Il faut attendre le traité d’Amsterdam de 1997 pour que l’Union reconnaisse « la place qu’occupent les SIEG parmi les valeurs de l’Union et le rôle qu’ils jouent dans la promotion de sa cohésion sociale et territoriale ». La Constitution européenne ne mentionne pas les SIEG parmi les valeurs (article I-2) ou les objectifs de l’Union (article I-3). Il s’agit donc d’une régression par rapport au traité d’Amsterdam. Le Livre vert sur les SIG publié par la Commission le 21 mai 2003 indique : « Le traité ne mentionne pas le fonctionnement des SIEG parmi les objectifs communautaires et n’attribue pas de pouvoirs spécifiques positifs à l’Union européenne [...] La création d’un cadre sectoriel législatif au niveau communautaire ne garantit pas l’accès de chacun à des services performants et de qualité dans l’ensemble de l’Union. » Les SIEG ont au mieux un statut d’exception, un statut dérogatoire soumis à l’interprétation des institutions européennes (Conseil des ministres, Parlement européen, mais surtout Cour de justice des Communautés européennes et Commission).

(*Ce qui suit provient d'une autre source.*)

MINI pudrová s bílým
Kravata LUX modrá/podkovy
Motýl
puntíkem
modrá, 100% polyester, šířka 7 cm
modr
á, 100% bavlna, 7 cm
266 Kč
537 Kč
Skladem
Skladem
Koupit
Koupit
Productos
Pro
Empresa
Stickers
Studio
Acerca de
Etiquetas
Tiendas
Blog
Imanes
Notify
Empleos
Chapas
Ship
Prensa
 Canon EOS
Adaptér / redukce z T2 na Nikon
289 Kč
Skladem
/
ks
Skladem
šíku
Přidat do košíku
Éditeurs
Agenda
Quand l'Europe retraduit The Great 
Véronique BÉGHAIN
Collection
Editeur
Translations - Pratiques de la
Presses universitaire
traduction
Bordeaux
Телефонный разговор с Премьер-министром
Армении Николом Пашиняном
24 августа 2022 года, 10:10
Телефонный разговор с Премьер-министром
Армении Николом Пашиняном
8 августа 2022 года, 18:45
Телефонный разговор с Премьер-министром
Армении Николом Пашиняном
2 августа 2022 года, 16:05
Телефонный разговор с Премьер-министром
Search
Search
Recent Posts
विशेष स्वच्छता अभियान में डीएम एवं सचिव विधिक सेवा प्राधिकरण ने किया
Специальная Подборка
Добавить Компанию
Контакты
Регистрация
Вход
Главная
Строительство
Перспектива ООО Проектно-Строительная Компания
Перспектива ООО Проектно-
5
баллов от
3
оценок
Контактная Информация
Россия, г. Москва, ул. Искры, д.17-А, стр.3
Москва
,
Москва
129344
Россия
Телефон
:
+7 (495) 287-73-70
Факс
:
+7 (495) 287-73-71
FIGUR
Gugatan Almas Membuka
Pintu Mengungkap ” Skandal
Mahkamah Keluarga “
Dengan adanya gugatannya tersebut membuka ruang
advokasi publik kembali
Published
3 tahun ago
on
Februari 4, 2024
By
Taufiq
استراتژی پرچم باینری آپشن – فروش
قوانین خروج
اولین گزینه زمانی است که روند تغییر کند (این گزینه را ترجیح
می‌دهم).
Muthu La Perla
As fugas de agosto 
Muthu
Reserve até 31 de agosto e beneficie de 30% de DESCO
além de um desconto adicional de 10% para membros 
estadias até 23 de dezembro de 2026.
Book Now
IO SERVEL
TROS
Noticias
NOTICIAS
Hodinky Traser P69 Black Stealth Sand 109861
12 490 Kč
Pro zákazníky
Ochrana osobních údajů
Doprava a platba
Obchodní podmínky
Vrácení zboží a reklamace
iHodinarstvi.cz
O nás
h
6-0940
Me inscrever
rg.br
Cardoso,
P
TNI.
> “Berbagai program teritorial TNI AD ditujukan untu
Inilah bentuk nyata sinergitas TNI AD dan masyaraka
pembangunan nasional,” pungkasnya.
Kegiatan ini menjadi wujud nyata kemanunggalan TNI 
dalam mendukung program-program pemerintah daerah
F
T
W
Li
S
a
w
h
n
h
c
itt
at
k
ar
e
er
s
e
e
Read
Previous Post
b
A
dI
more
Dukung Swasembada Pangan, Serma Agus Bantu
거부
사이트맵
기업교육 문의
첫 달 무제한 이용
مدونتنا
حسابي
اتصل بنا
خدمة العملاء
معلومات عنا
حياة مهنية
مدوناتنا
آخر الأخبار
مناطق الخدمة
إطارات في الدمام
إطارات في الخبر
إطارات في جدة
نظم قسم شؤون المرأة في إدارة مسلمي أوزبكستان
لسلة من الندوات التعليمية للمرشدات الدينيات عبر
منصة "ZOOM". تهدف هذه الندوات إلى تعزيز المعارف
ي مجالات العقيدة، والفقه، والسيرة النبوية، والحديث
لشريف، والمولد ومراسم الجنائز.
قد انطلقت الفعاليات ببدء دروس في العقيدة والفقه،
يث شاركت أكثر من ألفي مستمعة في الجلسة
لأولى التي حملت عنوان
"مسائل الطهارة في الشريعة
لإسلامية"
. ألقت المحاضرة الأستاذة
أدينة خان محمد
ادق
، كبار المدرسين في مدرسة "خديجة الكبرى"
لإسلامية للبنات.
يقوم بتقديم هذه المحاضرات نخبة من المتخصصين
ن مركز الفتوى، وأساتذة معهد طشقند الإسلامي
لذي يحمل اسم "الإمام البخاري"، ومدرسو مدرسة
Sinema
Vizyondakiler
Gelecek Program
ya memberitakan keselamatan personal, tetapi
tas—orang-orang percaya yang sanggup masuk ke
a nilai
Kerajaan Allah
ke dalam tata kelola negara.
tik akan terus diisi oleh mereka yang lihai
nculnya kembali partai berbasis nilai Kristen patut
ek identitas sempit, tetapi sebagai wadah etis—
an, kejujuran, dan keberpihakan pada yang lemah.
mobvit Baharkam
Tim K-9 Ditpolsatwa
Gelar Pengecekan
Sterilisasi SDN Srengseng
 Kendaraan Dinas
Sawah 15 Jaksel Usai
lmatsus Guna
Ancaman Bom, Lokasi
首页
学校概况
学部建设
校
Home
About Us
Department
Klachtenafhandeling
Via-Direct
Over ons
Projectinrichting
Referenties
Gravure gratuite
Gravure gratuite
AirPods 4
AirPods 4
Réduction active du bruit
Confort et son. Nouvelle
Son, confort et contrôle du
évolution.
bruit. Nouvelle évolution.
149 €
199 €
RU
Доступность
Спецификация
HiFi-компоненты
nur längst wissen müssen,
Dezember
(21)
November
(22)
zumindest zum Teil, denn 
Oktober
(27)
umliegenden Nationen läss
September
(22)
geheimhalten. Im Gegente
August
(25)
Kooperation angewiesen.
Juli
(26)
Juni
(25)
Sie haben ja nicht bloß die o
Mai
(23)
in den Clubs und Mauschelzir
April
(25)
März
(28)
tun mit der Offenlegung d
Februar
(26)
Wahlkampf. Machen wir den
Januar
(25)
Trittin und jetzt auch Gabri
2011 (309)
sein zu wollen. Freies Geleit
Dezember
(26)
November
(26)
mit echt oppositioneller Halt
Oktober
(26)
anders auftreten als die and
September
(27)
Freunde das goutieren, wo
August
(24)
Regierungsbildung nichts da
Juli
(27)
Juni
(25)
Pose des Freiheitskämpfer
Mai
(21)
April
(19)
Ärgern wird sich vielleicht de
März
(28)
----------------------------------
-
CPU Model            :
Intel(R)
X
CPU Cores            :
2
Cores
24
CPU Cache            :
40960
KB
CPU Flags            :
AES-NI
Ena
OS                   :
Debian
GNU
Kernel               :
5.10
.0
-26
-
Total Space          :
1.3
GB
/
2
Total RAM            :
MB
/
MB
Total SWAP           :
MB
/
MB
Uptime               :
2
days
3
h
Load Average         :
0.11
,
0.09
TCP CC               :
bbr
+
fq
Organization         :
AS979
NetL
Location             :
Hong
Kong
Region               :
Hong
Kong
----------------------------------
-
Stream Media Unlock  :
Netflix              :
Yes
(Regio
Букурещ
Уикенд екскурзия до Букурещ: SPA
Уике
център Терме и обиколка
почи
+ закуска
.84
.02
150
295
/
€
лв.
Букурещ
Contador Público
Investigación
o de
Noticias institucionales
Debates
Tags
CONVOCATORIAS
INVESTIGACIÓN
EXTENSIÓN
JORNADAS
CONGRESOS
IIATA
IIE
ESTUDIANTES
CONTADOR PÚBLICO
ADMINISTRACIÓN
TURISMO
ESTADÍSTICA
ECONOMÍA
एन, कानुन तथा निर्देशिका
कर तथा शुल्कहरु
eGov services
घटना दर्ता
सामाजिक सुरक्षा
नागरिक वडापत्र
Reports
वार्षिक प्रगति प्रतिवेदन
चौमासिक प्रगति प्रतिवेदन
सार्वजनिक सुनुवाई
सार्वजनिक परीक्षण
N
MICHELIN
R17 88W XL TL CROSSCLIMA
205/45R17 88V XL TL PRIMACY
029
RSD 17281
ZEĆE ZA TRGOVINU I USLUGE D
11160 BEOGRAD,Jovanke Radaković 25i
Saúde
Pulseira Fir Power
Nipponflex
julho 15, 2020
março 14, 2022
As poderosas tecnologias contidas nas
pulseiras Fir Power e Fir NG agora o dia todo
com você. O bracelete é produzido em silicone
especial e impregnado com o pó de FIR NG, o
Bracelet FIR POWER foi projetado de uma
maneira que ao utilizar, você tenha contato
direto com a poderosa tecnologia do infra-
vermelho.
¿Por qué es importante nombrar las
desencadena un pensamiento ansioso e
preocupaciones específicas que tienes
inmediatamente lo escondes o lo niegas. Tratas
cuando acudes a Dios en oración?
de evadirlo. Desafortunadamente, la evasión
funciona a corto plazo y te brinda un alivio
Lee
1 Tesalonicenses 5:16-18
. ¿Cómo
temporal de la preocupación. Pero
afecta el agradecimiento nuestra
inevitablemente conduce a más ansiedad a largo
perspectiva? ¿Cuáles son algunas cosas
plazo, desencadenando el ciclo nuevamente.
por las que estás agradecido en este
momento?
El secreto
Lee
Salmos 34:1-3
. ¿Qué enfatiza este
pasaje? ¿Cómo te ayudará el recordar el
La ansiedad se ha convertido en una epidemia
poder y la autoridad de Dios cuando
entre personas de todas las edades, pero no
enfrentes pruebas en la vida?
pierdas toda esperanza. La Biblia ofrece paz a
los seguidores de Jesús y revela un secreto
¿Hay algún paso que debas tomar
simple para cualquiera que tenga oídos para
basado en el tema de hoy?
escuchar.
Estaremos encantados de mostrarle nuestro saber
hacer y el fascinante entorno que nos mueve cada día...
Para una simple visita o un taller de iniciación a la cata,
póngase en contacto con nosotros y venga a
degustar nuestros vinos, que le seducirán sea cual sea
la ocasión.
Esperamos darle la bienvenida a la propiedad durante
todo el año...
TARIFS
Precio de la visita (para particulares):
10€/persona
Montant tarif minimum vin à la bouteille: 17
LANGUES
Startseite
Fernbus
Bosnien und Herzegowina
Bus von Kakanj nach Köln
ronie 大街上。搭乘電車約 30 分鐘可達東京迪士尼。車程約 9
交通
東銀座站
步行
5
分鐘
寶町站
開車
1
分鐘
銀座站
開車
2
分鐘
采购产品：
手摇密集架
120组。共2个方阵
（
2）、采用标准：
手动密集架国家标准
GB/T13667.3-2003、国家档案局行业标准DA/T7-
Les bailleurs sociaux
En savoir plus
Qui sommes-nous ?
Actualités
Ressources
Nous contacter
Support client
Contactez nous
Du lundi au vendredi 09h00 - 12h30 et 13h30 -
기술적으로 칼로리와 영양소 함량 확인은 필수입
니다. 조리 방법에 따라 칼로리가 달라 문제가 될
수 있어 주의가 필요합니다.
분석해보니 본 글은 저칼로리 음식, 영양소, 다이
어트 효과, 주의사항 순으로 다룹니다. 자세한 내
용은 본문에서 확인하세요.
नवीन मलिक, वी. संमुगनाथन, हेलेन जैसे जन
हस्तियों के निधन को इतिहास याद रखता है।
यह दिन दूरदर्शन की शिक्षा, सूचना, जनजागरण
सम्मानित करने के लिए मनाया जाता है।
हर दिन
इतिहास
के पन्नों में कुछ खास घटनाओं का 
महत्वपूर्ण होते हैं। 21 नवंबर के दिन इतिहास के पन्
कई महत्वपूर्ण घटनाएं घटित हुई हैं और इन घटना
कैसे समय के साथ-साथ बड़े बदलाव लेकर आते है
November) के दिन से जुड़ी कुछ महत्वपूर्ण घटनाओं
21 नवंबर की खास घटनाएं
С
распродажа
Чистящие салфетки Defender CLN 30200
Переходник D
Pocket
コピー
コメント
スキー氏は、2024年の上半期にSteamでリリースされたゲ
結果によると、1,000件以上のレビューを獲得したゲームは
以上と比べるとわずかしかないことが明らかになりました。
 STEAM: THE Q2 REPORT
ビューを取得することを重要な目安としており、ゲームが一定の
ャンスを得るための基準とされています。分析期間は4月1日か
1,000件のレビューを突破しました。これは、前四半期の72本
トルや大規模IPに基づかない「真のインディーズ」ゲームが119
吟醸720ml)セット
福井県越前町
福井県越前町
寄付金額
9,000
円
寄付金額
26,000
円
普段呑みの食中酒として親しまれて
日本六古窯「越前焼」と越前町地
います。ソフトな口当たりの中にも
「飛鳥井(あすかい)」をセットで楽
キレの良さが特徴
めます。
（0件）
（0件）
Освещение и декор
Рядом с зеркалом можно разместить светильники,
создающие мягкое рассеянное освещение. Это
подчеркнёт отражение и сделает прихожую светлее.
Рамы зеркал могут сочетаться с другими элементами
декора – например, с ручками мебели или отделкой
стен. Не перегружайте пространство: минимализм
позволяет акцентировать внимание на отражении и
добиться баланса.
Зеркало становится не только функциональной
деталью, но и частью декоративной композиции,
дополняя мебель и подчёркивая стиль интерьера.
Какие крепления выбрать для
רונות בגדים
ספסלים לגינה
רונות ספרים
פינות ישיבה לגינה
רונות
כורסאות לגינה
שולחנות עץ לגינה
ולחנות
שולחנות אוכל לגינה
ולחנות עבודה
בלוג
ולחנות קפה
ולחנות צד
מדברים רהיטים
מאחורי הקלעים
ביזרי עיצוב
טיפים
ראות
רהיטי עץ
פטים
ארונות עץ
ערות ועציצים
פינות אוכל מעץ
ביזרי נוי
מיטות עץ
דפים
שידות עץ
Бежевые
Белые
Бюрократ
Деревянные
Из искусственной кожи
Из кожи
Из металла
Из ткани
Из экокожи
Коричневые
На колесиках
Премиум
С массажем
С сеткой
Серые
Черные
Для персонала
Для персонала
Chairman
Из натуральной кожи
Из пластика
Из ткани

Le service universel, service au rabais

L’Union européenne reconnaît que les SIEG ont pour satisfaire l’intérêt général, des obligations spécifiques - le service universel notamment - qui entraînent des coûts supplémentaires, donc des financements publics. Les Etats ont la liberté théorique de définir le champ de leurs SIEG, mais l’Union réduit cette liberté par des mesures concrètes qu’elle prend au nom de la concurrence (directives de libéralisation, suppression des monopoles publics, interdiction ou limitation des aides de l’Etat). La garantie d’un service universel, accessible à tous, à un prix abordable, sur l’ensemble du territoire est en retrait par rapport aux obligations traditionnelles des services publics. L’égalité des conditions qui vise à traiter de façon égale les personnes se trouvant dans la même situation qui a les faveurs de l’Union est, par exemple, en retrait sur l’égalité d’accès et de traitement de tous les usagers.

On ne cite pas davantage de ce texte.